Data records:
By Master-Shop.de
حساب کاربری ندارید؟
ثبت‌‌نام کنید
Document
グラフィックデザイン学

---

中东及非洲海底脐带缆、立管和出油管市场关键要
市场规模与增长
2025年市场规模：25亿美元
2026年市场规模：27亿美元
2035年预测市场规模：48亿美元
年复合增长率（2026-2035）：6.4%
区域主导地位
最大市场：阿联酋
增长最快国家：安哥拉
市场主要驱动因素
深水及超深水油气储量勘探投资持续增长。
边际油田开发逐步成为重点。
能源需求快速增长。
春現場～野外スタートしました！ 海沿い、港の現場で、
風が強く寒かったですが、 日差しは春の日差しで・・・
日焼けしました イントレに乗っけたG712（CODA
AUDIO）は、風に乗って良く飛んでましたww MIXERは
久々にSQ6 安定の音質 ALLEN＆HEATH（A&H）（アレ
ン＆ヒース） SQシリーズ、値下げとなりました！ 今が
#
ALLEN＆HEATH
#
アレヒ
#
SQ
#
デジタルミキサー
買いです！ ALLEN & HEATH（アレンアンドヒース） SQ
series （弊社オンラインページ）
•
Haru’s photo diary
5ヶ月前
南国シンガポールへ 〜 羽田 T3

WHAT IS EXPECTED:
Each line with the word "HEATH" in the records above belongs in the result; copy all of them.

SOLUTION:
久々にSQ6 安定の音質 ALLEN＆HEATH（A&H）（アレ
ALLEN＆HEATH
買いです！ ALLEN & HEATH（アレンアンドヒース） SQ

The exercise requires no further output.